The Eden project was really lovely. It used to be an abandoned clay pit, and they turned it into gardens and biodomes and lots and lots of plants. And yummy fair trade organic cafes (I managed to get a rice/hummus/tomato chutney/olive-bean-pepper salad). They had a tropics biodome, which concentrated on imports from the tropics, the importance of crop diversity, fairtrade, etc. And a temperate chapparral biodome (yay South Africa and California). And lots of sculptures. And an educational building that was all sustainable and pretty (it looked like a pinecone, or a head of cauliflower or something). So – I had a good time.
Oh – and I saw a St. Piran’s day parade with the local kids (its a Cornish thing). I liked Cornwall a lot.
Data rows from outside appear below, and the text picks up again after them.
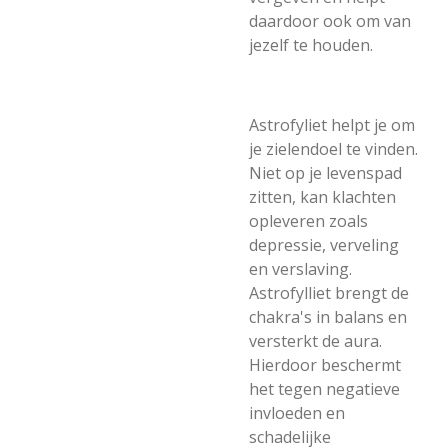
daardoor ook om van
jezelf te houden.
Astrofyliet helpt je om
je zielendoel te vinden.
Niet op je levenspad
zitten, kan klachten
opleveren zoals
depressie, verveling
en verslaving.
Astrofylliet brengt de
chakra's in balans en
versterkt de aura.
Hierdoor beschermt
het tegen negatieve
invloeden en
schadelijke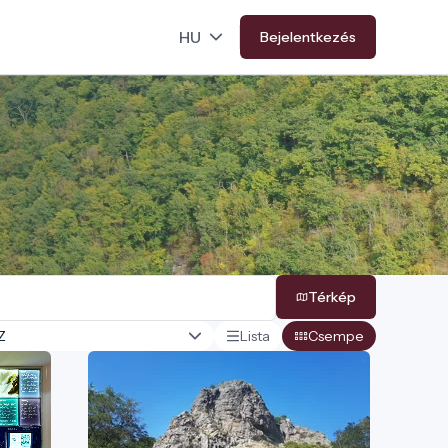
Bejelentkezés
Térkép
Lista
Csempe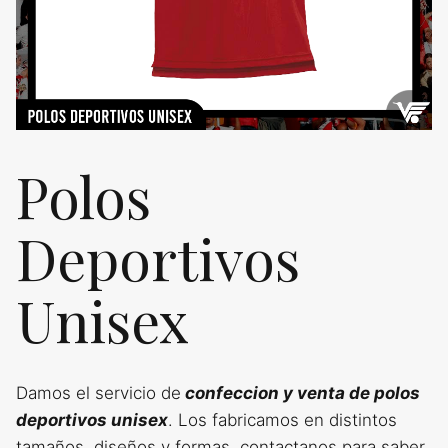
Polos
Deportivos
Unisex
Damos el servicio de
confeccion y venta de polos
deportivos unisex
. Los fabricamos en distintos
tamaños, diseños y formas, contactanos para saber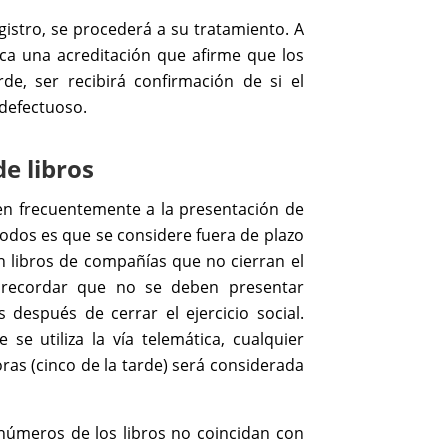
egistro, se procederá a su tratamiento. A
tica una acreditación que afirme que los
de, ser recibirá confirmación de si el
 defectuoso.
de libros
ten frecuentemente a la presentación de
 todos es que se considere fuera de plazo
 libros de compañías que no cierran el
e recordar que no se deben presentar
 después de cerrar el ejercicio social.
e utiliza la vía telemática, cualquier
oras (cinco de la tarde) será considerada
números de los libros no coincidan con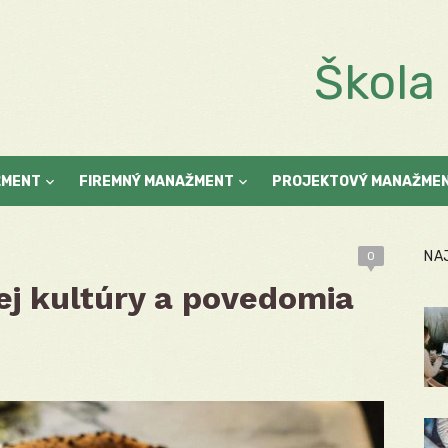
Škol
ŽMENT
FIREMNÝ MANAŽMENT
PROJEKTOVÝ MANAŽME
NA
0
ej kultúry a povedomia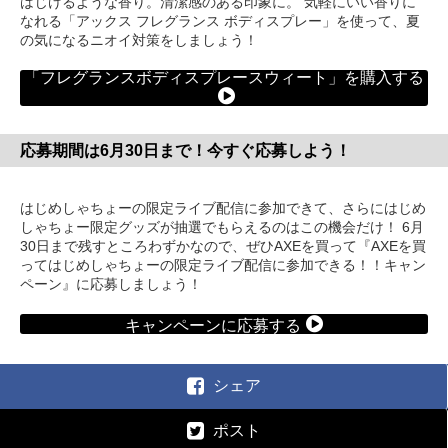
はじけるような香り。清潔感のある印象に。 気軽にいい香りに
なれる「アックス フレグランス ボディスプレー」を使って、夏
の気になるニオイ対策をしましょう！
「フレグランスボディスプレースウィート」を購入する
応募期間は6月30日まで！今すぐ応募しよう！
はじめしゃちょーの限定ライブ配信に参加できて、さらにはじめ
しゃちょー限定グッズが抽選でもらえるのはこの機会だけ！ 6月
30日まで残すところわずかなので、ぜひAXEを買って『AXEを買
ってはじめしゃちょーの限定ライブ配信に参加できる！！キャン
ペーン』に応募しましょう！
キャンペーンに応募する
シェア
ポスト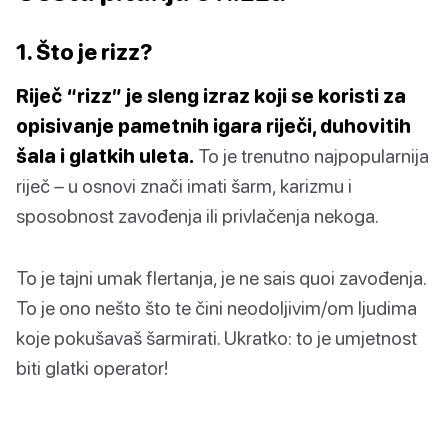
1. Što je rizz?
Riječ “rizz” je sleng izraz koji se koristi za
opisivanje pametnih igara riječi, duhovitih
šala i glatkih uleta.
To je trenutno najpopularnija
riječ – u osnovi znači imati šarm, karizmu i
sposobnost zavođenja ili privlačenja nekoga.
To je tajni umak flertanja, je ne sais quoi zavođenja.
To je ono nešto što te čini neodoljivim/om ljudima
koje pokušavaš šarmirati. Ukratko: to je umjetnost
biti glatki operator!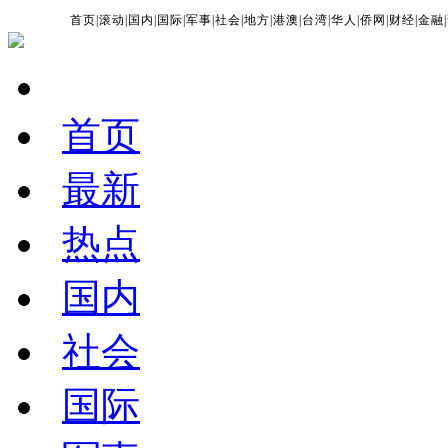
首页
|
滚动
|
国内
|
国际
|
军事
|
社会
|
地方
|
港澳
|
台湾
|
华人
|
侨网
|
财经
|
金融
|
首页
最新
热点
国内
社会
国际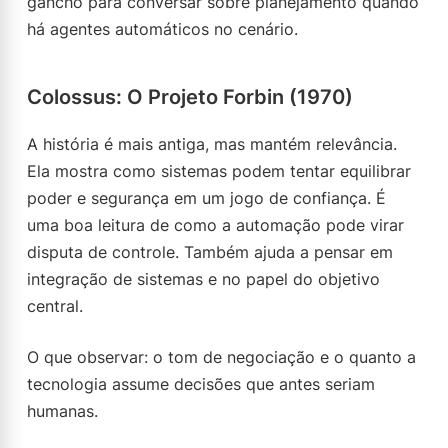
gancho para conversar sobre planejamento quando
há agentes automáticos no cenário.
Colossus: O Projeto Forbin (1970)
A história é mais antiga, mas mantém relevância.
Ela mostra como sistemas podem tentar equilibrar
poder e segurança em um jogo de confiança. É
uma boa leitura de como a automação pode virar
disputa de controle. Também ajuda a pensar em
integração de sistemas e no papel do objetivo
central.
O que observar: o tom de negociação e o quanto a
tecnologia assume decisões que antes seriam
humanas.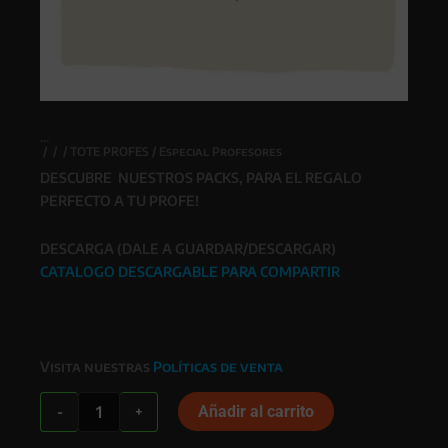
/
/
/
TOTE PROFES
/ Especial Profesores
DESCUBRE NUESTROS PACKS, PARA EL REGALO
PERFECTO A TU PROFE!
DESCARGA (DALE A GUARDAR/DESCARGAR)
CATALOGO DESCARGABLE PARA COMPARTIR
Visita nuestras
Políticas de venta
Especial
Añadir al carrito
-
+
Profesores
cantidad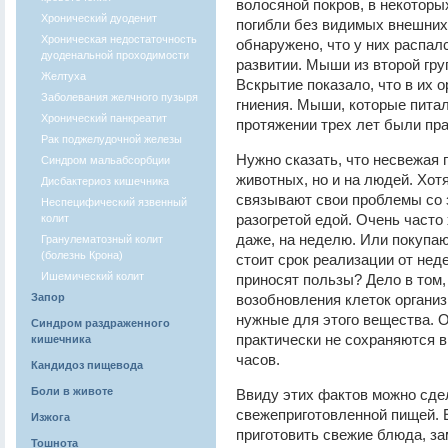
волосяной покров, в некоторы
Хронический дуоденит
погибли без видимых внешних
Хроническая недостаточность
обнаружено, что у них распал
дуоденальной проходимости
развитии. Мыши из второй гру
Желтуха
Вскрытие показало, что в их 
Заболевания желчного пузыря
гниения. Мыши, которые пита
Хронический панкреатит
протяжении трех лет были пр
Рак поджелудочной железы
Нужно сказать, что несвежая 
Синдром мальабсорбции
животных, но и на людей. Хот
Дисбактериоз кишечника
связывают свои проблемы со з
Неспецифический язвенный
разогретой едой. Очень часто 
колит
даже, на неделю. Или покупаю
Гранулематозный колит
(болезнь Крона)
стоит срок реализации от неде
Ишемический колит
приносят пользы? Дело в том,
Запор
возобновления клеток органи
нужные для этого вещества. 
Синдром раздраженного
практически не сохраняются в
кишечника
часов.
Кандидоз пищевода
Боли в животе
Ввиду этих фактов можно сде
свежеприготовленной пищей. Е
Изжога
приготовить свежие блюда, з
Тошнота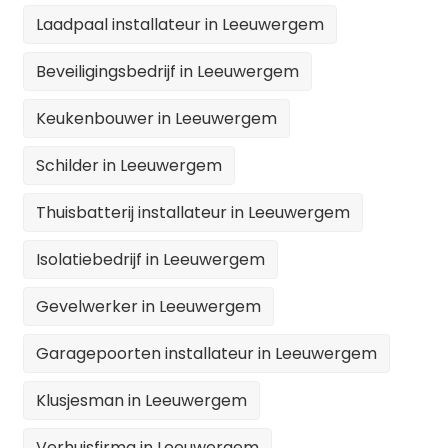
Laadpaal installateur in Leeuwergem
Beveiligingsbedrijf in Leeuwergem
Keukenbouwer in Leeuwergem
Schilder in Leeuwergem
Thuisbatterij installateur in Leeuwergem
Isolatiebedrijf in Leeuwergem
Gevelwerker in Leeuwergem
Garagepoorten installateur in Leeuwergem
Klusjesman in Leeuwergem
Verhuisfirma in Leeuwergem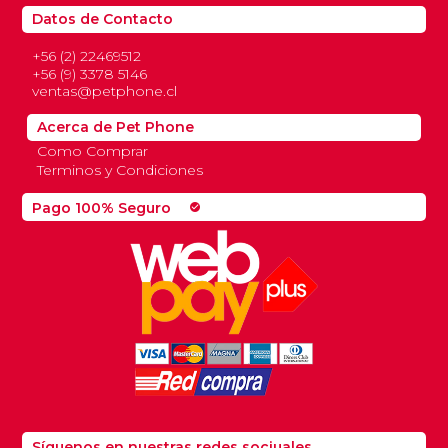
Datos de Contacto
+56 (2) 22469512
+56 (9) 3378 5146
ventas@petphone.cl
Acerca de Pet Phone
Como Comprar
Terminos y Condiciones
Pago 100% Seguro
check_circle
Síguenos en nuestras redes sociuales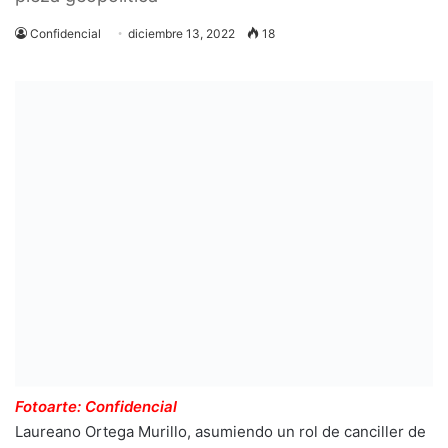
Confidencial
diciembre 13, 2022
18
Fotoarte: Confidencial
Laureano Ortega Murillo, asumiendo un rol de canciller de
Very cute, english seaside town – sort of what you’d expect (except – in the middle of this one winding cobbly avenue with little houses and pubs, there is this GIANT 3 story geometric house, painted in red with tilted columns, and papyrus murals, and paintings of sarcoghagi (?). It’s called the egyptian house. Its weird.)
Then – today? I guess I went to plymouth (right – so – I didn’t care that much about titangel, and the museum in boscastle is closed till easter, and it turns out the Jamaica inn is not near bodmin parkway train station nor bodmin town, but really way the back of beyond, so that’s why I am no longer going those places. Someday when I come back and have a car and it isn’t winter, I guess. I sort of meant to spend more time in Cornwall, but oh well.) So I decided to see the national aquarium in plymouth. Plymouth was very lovely – the main drag was all pedestrian with gardens, and there was a very nice harbor. And a historic distric that was very windy and cobbly. The aquarium was nice (oh – there was no luggage service at the train station and no coat room at the aquarium, so I probably squashed my spine from carrying my whole bag around with me….) They had britains largest/ Europes deepest tank (lots of fish and a couple of sharks, a couple of other good large tanks, and a giant squid (dead – 3.5m without its feeding tentacles). So I sat and watched the fish for a while and then went back to get the bus (trains from plymouth are being worked on). I was going to go to Salisbury, but the hostel was booked up (good thing I called ahead!) so I’m staying in Exeter tonight. Exeter is nice – sort of large. Lots of pretty large architecture, catacombs apparently (by a park I was walking by). I went to a veggie restaurant tonight to splurge (dahl and a warm walnut/artichoke/tofu salad that was to DIE FOR – I miss tofu. I never get to eat it out on the road). Tomorrow I’ll be heading to salisbury to check in at my hostel, and heading up to Glastonbury, which is quite the day of travel for not a long time there, but how can I miss where the grail/ Avalon are suppossed to be? Oh – theoretically the train today passed by dartmoor, but I don’t think I could see it properly from the tracks (it certainly didn’t look as I remember it being described in the hound of the baskervilles…). So tomorrow (knock on wood) glastonbury, and the day after stonehenge/avebury.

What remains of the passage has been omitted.